◆ Task brief:
Find each line of the entries with the string "Herring", please, and copy it.

(Data)

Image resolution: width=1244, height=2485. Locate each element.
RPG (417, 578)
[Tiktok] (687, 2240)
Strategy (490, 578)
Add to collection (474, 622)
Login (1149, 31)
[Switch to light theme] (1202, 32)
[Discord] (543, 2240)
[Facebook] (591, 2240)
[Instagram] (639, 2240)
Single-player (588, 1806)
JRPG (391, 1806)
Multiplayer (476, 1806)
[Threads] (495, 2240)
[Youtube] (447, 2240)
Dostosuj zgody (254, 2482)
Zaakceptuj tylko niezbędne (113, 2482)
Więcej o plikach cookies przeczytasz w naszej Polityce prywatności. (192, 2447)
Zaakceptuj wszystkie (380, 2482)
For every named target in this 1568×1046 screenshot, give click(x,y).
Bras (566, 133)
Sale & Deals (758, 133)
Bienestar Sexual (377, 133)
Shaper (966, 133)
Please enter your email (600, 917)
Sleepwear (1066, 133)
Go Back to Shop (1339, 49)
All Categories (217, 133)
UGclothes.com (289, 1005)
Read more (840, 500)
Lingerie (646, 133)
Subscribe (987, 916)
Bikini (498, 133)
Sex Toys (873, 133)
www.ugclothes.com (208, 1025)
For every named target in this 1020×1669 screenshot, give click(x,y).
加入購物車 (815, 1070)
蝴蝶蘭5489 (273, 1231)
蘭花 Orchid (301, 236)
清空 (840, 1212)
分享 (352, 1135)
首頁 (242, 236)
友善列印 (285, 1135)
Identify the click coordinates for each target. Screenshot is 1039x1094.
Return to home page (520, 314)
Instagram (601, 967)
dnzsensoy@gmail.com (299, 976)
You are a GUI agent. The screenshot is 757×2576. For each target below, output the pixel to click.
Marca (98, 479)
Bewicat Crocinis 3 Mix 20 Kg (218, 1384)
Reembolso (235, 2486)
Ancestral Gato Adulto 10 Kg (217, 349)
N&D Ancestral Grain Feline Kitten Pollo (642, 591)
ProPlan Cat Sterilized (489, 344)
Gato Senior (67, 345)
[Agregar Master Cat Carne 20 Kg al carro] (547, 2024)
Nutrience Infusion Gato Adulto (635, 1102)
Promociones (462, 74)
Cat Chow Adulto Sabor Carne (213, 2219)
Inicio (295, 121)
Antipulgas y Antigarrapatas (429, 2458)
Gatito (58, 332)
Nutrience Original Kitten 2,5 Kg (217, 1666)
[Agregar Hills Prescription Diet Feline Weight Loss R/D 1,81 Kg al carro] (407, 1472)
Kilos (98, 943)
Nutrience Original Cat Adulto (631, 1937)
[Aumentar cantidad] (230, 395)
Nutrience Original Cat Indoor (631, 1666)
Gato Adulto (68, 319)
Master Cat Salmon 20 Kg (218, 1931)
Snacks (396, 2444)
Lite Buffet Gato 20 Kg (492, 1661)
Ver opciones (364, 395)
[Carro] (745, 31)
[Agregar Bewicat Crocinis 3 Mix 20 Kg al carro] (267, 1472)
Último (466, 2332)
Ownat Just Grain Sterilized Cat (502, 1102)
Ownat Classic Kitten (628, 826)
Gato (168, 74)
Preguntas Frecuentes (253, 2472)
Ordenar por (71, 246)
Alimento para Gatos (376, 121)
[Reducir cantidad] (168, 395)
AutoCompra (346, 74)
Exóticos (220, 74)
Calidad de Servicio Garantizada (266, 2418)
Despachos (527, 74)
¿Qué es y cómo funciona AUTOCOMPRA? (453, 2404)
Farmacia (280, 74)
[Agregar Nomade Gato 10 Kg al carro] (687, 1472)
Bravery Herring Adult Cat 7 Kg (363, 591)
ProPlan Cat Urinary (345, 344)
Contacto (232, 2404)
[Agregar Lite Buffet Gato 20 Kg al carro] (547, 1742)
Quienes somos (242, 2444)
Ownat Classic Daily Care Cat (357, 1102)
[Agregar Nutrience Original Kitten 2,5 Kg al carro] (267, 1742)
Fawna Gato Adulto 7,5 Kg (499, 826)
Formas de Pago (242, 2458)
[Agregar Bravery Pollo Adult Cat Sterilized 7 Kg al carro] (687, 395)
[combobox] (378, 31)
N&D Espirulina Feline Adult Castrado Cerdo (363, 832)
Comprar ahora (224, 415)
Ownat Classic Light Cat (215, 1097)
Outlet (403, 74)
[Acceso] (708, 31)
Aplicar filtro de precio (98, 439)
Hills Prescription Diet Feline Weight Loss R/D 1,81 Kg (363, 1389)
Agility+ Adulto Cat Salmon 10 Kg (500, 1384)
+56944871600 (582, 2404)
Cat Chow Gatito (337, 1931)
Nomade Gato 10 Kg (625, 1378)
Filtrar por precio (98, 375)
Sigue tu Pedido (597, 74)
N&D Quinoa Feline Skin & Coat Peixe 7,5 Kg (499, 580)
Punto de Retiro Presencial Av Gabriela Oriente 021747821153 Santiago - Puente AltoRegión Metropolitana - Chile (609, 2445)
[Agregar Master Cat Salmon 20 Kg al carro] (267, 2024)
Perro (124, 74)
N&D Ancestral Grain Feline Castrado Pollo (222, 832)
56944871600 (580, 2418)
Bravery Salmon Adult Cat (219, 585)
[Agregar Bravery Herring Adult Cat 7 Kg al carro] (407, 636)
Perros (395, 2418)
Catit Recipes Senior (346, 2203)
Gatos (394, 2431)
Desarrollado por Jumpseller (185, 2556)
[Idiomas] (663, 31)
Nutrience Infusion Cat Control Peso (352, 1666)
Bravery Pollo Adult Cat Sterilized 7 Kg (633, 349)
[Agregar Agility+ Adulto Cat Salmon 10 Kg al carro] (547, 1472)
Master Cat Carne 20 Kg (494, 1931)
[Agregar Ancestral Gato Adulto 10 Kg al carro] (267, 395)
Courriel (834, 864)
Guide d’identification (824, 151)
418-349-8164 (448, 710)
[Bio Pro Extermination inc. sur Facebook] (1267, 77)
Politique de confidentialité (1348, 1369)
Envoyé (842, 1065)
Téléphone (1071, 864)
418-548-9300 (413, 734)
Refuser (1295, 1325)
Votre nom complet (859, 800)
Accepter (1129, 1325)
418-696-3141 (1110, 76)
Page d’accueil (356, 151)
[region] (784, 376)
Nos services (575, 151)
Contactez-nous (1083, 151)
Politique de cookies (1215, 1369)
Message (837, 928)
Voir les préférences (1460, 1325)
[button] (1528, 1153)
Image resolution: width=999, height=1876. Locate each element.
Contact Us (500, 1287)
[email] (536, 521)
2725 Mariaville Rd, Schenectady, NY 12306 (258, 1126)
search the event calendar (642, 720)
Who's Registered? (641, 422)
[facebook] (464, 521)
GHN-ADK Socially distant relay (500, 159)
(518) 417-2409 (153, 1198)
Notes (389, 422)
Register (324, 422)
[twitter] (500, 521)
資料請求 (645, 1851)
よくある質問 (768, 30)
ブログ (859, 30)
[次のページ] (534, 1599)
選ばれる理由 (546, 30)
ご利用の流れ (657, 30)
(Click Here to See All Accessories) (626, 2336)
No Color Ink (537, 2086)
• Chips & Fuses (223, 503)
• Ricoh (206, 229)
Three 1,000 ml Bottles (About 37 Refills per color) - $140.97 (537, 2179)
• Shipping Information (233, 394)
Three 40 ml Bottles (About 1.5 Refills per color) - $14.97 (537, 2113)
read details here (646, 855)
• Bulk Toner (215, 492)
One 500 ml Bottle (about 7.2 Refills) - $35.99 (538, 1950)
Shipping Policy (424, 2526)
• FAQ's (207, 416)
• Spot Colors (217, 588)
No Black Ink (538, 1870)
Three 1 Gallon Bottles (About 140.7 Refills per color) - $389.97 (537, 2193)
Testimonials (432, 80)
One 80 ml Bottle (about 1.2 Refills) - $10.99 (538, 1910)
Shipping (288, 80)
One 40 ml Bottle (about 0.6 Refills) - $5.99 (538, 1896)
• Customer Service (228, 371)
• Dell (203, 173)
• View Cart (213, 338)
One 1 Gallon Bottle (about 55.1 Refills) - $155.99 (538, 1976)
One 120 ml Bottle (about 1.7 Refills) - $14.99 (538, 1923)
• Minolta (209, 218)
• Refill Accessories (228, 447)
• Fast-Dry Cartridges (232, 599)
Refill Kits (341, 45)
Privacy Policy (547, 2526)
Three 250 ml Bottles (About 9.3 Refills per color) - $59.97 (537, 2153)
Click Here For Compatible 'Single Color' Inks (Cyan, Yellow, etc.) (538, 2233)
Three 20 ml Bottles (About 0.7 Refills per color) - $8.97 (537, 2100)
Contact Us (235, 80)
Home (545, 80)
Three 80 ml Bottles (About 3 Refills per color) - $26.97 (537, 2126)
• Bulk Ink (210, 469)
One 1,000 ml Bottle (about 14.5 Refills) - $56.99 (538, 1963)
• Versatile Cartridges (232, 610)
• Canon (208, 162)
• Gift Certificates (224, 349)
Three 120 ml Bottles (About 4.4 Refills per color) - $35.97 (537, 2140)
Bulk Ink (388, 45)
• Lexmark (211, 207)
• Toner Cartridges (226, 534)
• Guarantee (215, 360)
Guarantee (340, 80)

(End Data)

◆ Result of the exercise:
Bravery Herring Adult Cat 7 Kg (363, 591)
[Agregar Bravery Herring Adult Cat 7 Kg al carro] (407, 636)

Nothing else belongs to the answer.